El Gobierno encuadró el cierre de Fate en la reconversión industrial y apuntó contra los sindicatos

El cierre definitivo de Fate, la tradicional empresa argentina de neumáticos, fue interpretado por el Gobierno como parte de un proceso más amplio de transformación productiva. Desde el Ejecutivo consideran que la situación de la compañía no es repentina y la vinculan a años de tensiones gremiales y a un marco laboral que juzgan obsoleto. En ese contexto, la Secretaría de Trabajo convocó a una audiencia virtual con las autoridades de Fate para analizar el procedimiento tras el anuncio del cese inmediato de actividades, una decisión que generó fuerte impacto en el mercado de reposición.

En la mirada oficial, el factor político tuvo un peso clave, acorde a lo reportado por Infobae. El anuncio del cierre coincidió con la antesala del debate por la reforma laboral en el Congreso y con la convocatoria a un paro nacional por parte de la CGT. Un funcionario admitió su sorpresa por la fecha elegida para comunicar la medida y el propio Javier Milei reaccionó en redes con ironía: “¿Conspiranoico yo?

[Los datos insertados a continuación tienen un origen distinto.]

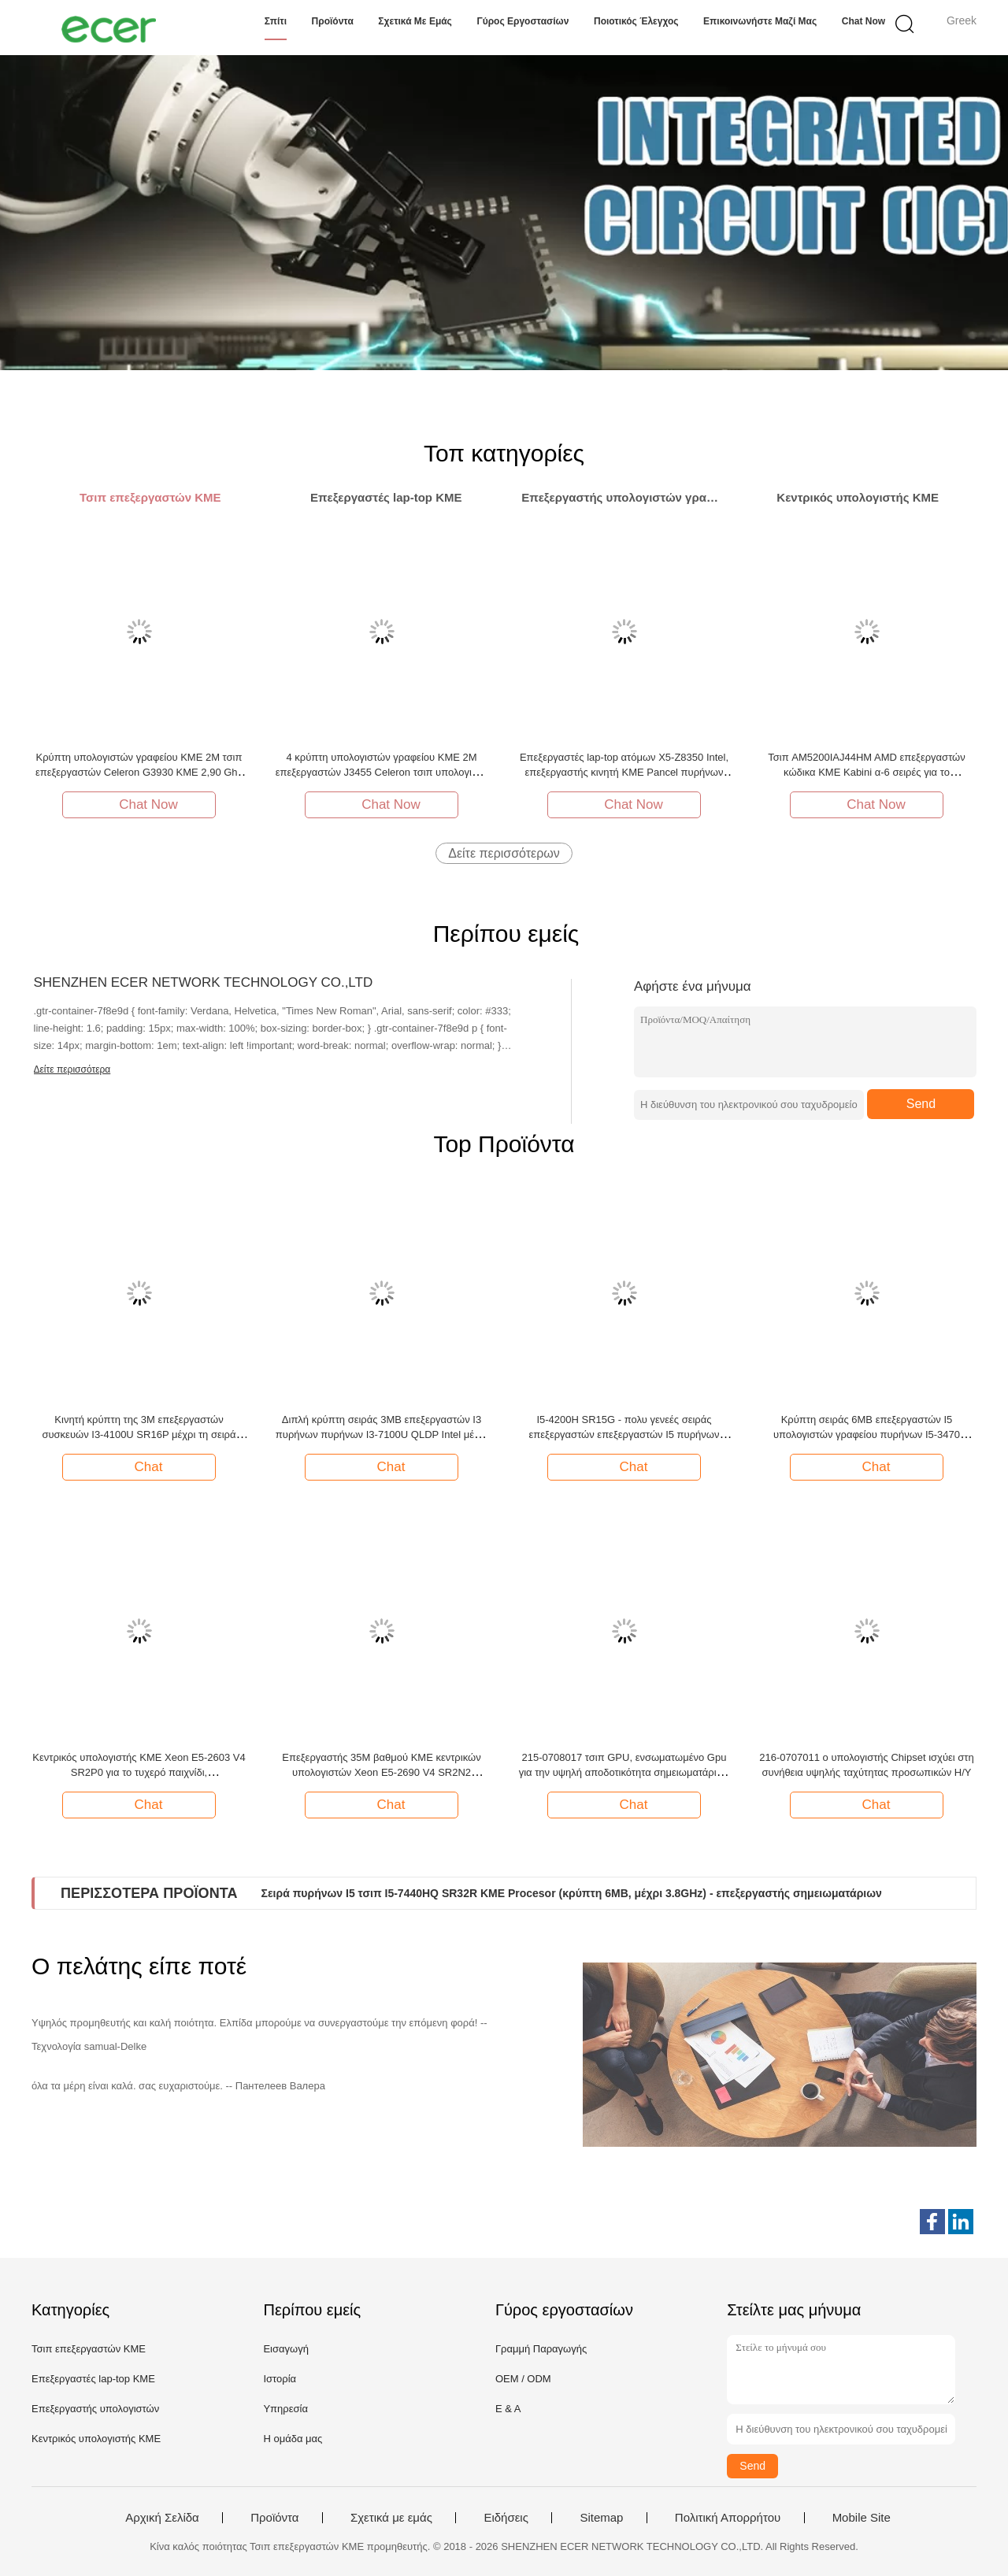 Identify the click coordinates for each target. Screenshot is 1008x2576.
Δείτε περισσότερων (504, 853)
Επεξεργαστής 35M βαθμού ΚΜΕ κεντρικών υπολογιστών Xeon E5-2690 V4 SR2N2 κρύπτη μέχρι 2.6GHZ (381, 1772)
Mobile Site (861, 2517)
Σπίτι (276, 21)
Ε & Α (508, 2409)
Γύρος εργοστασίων (522, 21)
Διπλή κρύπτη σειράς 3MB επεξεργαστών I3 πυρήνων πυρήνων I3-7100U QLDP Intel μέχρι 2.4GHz (381, 1434)
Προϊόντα (333, 21)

Fin". En la Casa Rosada sostienen que la crisis de la firma se arrastraba desde hace años y que ya había señales de deterioro financiero y salarial.

Desde el Poder Ejecutivo remarcan que Fate atravesó un prolongado escenario de conflictividad sindical, con antecedentes como el plan preventivo de crisis solicitado en 2019. En ese sentido, afirmaron sin matices: “Lamentamos que una parte de la política y de los sindicatos con ideologías extremas hayan llevado a la empresa a una situación terminal”. Las críticas apuntan especialmente al Sindicato Único de Trabajadores del Neumático de la Argentina, liderado por Alejandro Crespo, con quien el sector mantuvo duros enfrentamientos en los últimos años.

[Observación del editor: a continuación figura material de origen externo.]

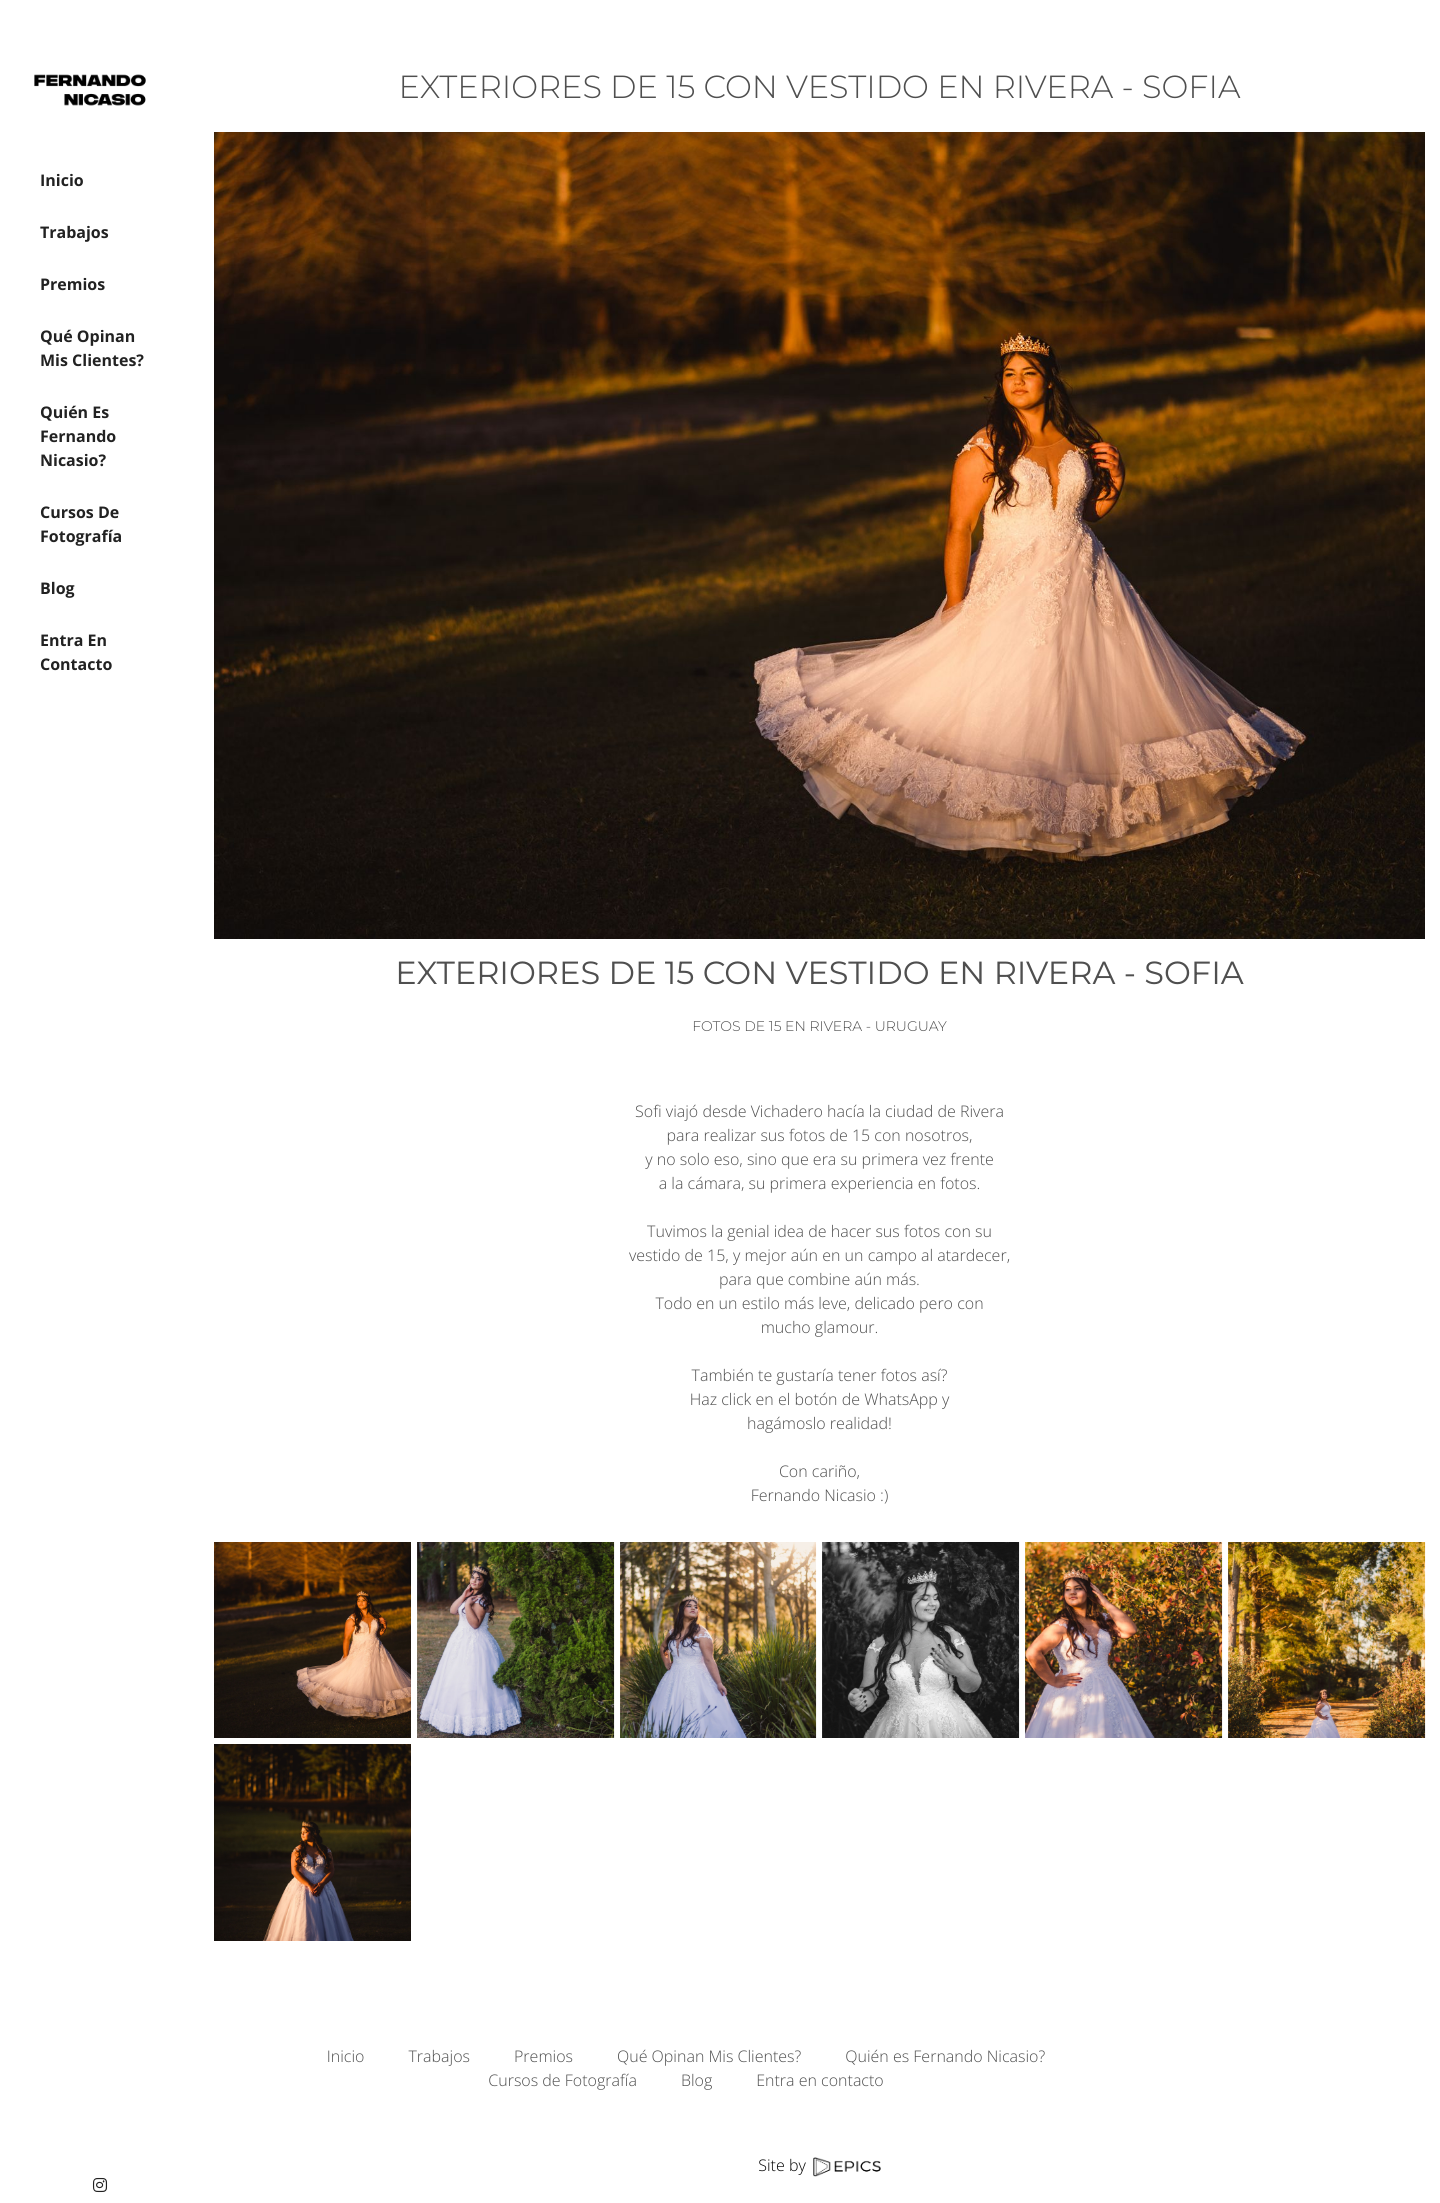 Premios (543, 2056)
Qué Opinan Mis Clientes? (709, 2056)
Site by (819, 2165)
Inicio (346, 2056)
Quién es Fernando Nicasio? (945, 2056)
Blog (696, 2080)
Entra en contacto (819, 2080)
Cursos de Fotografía (562, 2080)
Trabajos (439, 2056)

El debate también se trasladó al plano económico. Funcionarios y analistas cercanos al oficialismo señalan que el modelo macroeconómico actual beneficia a sectores como la minería, la energía o el agro, mientras expone a industrias tradicionales del conurbano y del interior a una competencia internacional más agresiva. Consultados por Infobae, altos dirigentes admitieron que muchas empresas no cuentan hoy con la productividad necesaria para enfrentar importaciones de países como Brasil o China, un argumento que la propia Fate había esgrimido para justificar su inviabilidad.

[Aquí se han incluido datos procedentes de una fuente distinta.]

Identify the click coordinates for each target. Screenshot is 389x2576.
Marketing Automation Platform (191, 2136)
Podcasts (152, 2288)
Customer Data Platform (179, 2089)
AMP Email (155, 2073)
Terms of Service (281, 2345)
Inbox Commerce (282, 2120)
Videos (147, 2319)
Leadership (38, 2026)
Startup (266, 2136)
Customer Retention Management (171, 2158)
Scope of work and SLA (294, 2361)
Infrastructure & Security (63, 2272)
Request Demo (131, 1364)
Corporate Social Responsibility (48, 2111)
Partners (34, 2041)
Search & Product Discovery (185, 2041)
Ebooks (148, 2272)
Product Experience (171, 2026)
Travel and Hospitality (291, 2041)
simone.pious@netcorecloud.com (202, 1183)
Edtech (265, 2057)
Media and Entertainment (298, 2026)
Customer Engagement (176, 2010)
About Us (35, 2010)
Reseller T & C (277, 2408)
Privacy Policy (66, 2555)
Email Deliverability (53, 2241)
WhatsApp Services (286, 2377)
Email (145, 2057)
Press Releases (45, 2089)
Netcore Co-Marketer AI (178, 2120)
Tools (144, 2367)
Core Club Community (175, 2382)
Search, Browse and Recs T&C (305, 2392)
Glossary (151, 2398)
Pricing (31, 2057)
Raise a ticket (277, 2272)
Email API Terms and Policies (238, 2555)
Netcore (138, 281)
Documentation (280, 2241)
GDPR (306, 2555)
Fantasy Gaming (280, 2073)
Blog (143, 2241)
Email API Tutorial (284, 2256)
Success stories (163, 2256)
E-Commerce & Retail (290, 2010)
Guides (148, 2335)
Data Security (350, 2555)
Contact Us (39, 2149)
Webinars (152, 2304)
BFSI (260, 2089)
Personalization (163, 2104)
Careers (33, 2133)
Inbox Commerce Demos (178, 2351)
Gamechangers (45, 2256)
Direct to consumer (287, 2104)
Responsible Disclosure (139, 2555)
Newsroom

Bajo esta lógica, el Gobierno reivindica una visión inspirada en las ideas de Joseph Schumpeter y su concepto de “destrucción creativa”, que implica la desaparición de empleos improductivos y la creación de nuevos puestos en sectores dinámicos. En esa línea, el asesor presidencial Santiago Caputo auguró un futuro prometedor para el interior del país, en sintonía con anuncios de inversión destacados por el ministro Luis Caputo, como el desembolso de Lundin Mining en San Juan. Sin embargo, incluso dentro del oficialismo reconocen el riesgo de que el tiempo entre los cierres industriales y la llegada de nuevos proyectos genere tensiones sociales difíciles de contener.